Nine of her children also tested positive, four of whom have since died. In what seems an unbearable degree of suffering, within 24 hours of her husband’s death, Jemima lost both a son and daughter to AIDS-related illnesses. As a result, she became the caregiver to thirteen of her
grandchildren. Told upon her diagnosis that she would not be able to support herself and her family because of the stigma of AIDS, she formed the Alour Widows/Women’s Group
to empower HIV-positive women to make informed choices for improved life-styles and to combat discrimination based on HIV status. Since its inception, the group has grown from
four HIV-positive women to 32. They now support 120 HIV-positive orphans and have been joined by six widowers. This expansion includes the Alour Moyie Group, established in 2004 to support all individuals afflicted with HIV, the Ochiago Youth Alive/Children’s Group, founded in the same year, and the Aluor Old Age Men’s Group to promote activism among men in fighting against HIV/AIDS discrimination.
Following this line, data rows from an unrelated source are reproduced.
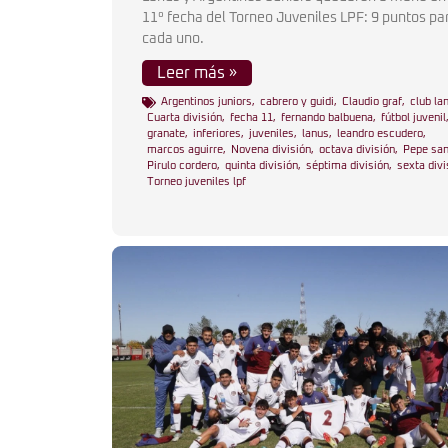
11° fecha del Torneo Juveniles LPF: 9 puntos pa
cada uno.
Leer más »
Argentinos juniors
,
cabrero y guidi
,
Claudio graf
,
club la
Cuarta división
,
fecha 11
,
fernando balbuena
,
fútbol juvenil
granate
,
inferiores
,
juveniles
,
lanus
,
leandro escudero
,
marcos aguirre
,
Novena división
,
octava división
,
Pepe sa
Pirulo cordero
,
quinta división
,
séptima división
,
sexta divi
Torneo juveniles lpf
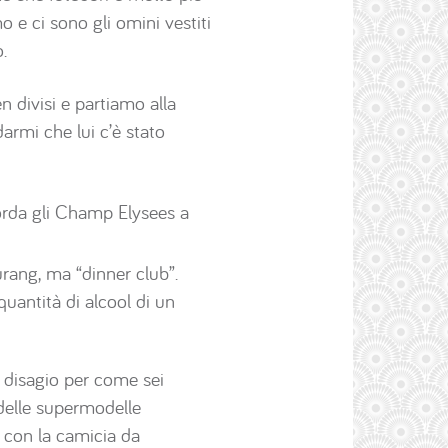
e ci sono gli omini vestiti
.
 divisi e partiamo alla
armi che lui c’è stato
corda gli Champ Elysees a
urang, ma “dinner club”.
quantità di alcool di un
a disagio per come sei
o delle supermodelle
 con la camicia da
Despite the tremendous tragedy she has endured, Jemima describes herself as lucky. Her husband was an only child. Because women were prohibited by Kenyan law from inheriting land, those whose husbands died were forced to engage in ritualistic purification in order to be inherited by their husband’s brothers or other male relative. The cultural practice involved unprotected sex with the male relative or a jater, or social outcast, hired to exorcise the evil spirits of the dead husband. Those who refused for religious or health reasons were left homeless without a
means of support. This was our third visit to this Community Based Organization, and we are committed to assisting in whatever way we can. Our focus is on fish farming, water catchment and amaranth harvesting for the group. The collective just finished digging the fish pond, so our focus will be on testing the soil and water to determine the best approach to stocking it.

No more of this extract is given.